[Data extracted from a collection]

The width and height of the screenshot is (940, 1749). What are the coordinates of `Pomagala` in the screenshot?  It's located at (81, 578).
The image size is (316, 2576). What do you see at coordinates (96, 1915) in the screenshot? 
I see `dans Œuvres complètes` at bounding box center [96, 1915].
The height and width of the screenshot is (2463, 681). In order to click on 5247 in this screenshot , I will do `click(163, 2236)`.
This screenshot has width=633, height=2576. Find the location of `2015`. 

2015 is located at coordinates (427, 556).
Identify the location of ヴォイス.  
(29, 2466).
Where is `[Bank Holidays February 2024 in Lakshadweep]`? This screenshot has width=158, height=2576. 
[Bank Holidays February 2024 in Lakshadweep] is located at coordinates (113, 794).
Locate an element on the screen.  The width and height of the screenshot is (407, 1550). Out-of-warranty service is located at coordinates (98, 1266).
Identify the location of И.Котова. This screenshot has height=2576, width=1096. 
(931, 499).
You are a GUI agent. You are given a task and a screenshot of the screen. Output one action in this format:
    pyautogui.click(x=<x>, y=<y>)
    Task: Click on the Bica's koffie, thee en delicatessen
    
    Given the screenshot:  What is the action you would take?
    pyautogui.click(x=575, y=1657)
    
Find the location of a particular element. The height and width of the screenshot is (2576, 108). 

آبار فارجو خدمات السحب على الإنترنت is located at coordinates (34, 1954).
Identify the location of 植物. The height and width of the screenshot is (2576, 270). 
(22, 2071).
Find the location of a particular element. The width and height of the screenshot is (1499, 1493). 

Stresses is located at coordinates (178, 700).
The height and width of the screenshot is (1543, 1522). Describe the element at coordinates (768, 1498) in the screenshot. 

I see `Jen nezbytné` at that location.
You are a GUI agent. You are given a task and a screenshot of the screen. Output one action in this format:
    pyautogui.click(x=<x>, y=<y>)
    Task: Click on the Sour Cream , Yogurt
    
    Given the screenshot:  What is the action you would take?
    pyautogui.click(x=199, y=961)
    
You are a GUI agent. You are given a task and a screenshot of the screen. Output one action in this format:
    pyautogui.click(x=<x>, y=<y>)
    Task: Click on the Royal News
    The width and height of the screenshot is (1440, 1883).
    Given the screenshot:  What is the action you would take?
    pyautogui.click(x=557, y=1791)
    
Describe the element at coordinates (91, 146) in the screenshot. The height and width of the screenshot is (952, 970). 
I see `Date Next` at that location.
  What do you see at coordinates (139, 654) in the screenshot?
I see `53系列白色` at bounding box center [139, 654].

Task instructions: Print the line that contains "Describe the element at coordinates (91, 146)", then every later line of the entries above up to and including the last, all exactly as written.

Result of this task:
Describe the element at coordinates (91, 146) in the screenshot. The height and width of the screenshot is (952, 970). 
I see `Date Next` at that location.
  What do you see at coordinates (139, 654) in the screenshot?
I see `53系列白色` at bounding box center [139, 654].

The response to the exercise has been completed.